The decline in COVID-19 testing in recent years has also made it difficult to determine when a patient first became infected with COVID-19.
The study was limited to patients in Massachusetts.
Future studies may investigate the algorithm in cohorts of patients with specific conditions such as COPD or diabetes. The researchers also plan to make the algorithm publicly available in open access so that doctors and health systems around the world can use it on their patient populations.
In addition to opening the door to better clinical care, this study could lay the foundation for future research into the genetic and biochemical factors behind the different subtypes of the long-lasting coronavirus. be.
“Questions about the true burden of long-term COVID-19, questions that have remained elusive until now, now seem more within reach,” Estilli said.
Funding: Supported by the National Institutes of Health, National Institute of Allergy and Infectious Diseases (NIAID) R01AI165535, National Heart, Lung, and Blood Institute (NHLBI) OT2HL161847, and National Center for the Advancement of Translational Sciences (NCATS) UL1 TR003167. UL1 TR001881, and U24TR004111.
J. Hügel’s research was partially funded by a fellowship within the IFI program of the German Academic Exchange Service (DAAD), the Federal Ministry of Education and Research (BMBF), and the German Research Foundation (426671079).
About this AI and long novel coronavirus research news
Author: MGB Communications
Source: Harvard University
Contact: MGB Communications – Harvard University
Image: Image credited to Neuroscience News
Original research: Open access.
“Accurate phenotyping to curate a study cohort of patients with post-COVID-19 acute sequelae (PASC) as a diagnosis of exclusion” (Hossein Estiri et al.) MedRxiv
abstract
High-precision phenotyping to curate research cohorts of patients with acute sequelae of COVID-19 (PASC) as a diagnosis of exclusion
Scalable identification of patients with acute sequelae of COVID-19 (PASC) is hampered by the lack of reproducible and accurate phenotyping algorithms, suboptimal accuracy, demographic bias, and PASC. Difficult due to underestimation of diagnosis code (ICD-10 U09.9). ).
In a retrospective case-control study, we developed a highly accurate phenotyping algorithm to identify a study cohort of PASC patients defined as a diagnosis of exclusion. We used longitudinal electronic health record (EHR) data from more than 295,000 patients at 14 hospitals and 20 community health centers in Massachusetts.
This algorithm employs an attention mechanism to filter out aftereffects that can be explained by prior conditions. An independent chart review was performed to calibrate and validate the accurate phenotyping algorithm.
Our PASC phenotyping algorithm improves accuracy and prevalence estimates and reduces bias in identifying Long COVID patients compared to the U09.9 diagnosis code.

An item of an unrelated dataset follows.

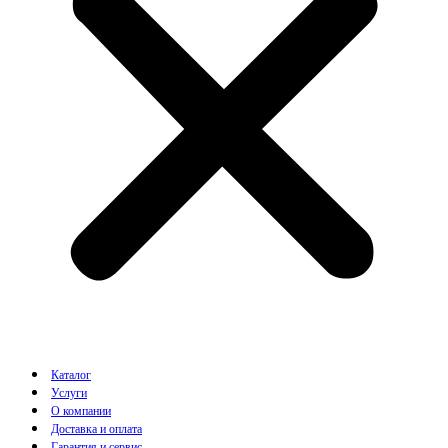
Каталог
Услуги
О компании
Доставка и оплата
Гарантия и сервис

Our algorithm identified a PASC study cohort of over 24,000 patients (approximately 6,000 using the U09.9 diagnosis code) with 79.9 percent accuracy (compared to 77.8 percent with the U09.9 diagnosis code). did.

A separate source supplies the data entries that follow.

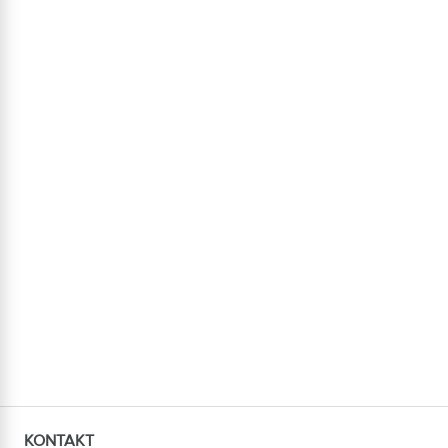
KONTAKT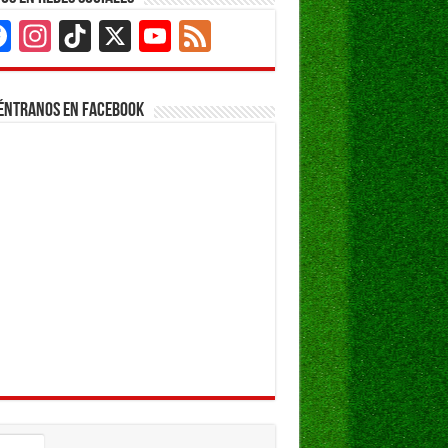
Facebook
Instagram
TikTok
X
YouTube
Feed
Channel
éntranos en Facebook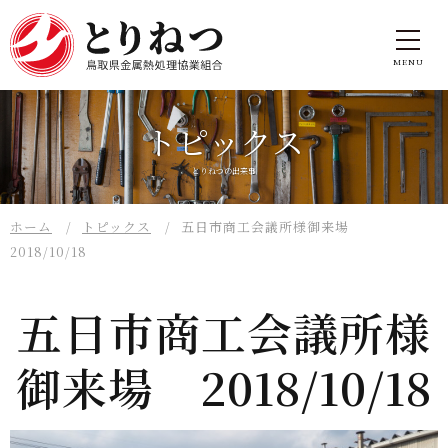
トピックス
とりねつの出来事
ホーム
トピックス
五日市商工会議所様御来場
2018/10/18
五日市商工会議所様
御来場 2018/10/18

The estimated prevalence of PASC was 22.8%, which was close to national estimates in this region. We also provide a detailed analysis outlining clinical attributes, including identified residual effects by organ, comorbidity profiles, and temporal differences in PASC risk.

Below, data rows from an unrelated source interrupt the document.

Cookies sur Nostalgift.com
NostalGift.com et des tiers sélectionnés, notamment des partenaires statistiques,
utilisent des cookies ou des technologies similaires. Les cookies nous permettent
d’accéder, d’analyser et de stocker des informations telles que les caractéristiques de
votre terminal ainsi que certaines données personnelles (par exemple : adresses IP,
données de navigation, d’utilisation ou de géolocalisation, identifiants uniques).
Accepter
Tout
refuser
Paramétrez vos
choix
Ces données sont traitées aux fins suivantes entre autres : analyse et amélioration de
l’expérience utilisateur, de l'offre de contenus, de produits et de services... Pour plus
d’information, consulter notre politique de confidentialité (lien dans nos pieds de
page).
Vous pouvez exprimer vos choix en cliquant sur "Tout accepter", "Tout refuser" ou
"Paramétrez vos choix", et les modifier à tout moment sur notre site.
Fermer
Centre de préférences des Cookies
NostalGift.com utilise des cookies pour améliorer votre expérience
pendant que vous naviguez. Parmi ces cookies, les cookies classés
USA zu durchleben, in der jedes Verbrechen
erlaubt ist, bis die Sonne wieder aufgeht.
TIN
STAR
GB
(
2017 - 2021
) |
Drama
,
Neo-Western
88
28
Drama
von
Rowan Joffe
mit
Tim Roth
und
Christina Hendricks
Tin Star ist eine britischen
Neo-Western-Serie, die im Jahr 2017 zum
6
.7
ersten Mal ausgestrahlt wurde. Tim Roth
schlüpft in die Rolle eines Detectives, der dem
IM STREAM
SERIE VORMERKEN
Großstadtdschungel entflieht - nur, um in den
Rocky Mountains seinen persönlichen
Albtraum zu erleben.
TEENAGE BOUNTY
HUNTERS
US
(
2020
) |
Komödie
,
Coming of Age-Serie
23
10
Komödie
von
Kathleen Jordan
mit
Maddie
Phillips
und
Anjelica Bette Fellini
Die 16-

The PASC phenotyping method presented in this study boasts excellent accuracy, accurately measures the prevalence of PASC without underestimating it, and shows less bias in accurately identifying Long COVID patients. Show.
Our algorithm-derived PASC cohort serves as a starting point to delve into the genetic, metabolic, and clinical complexity of Long COVID, hampered by limited size and available outcome data. This study overcomes the limitations of recent PASC cohort studies.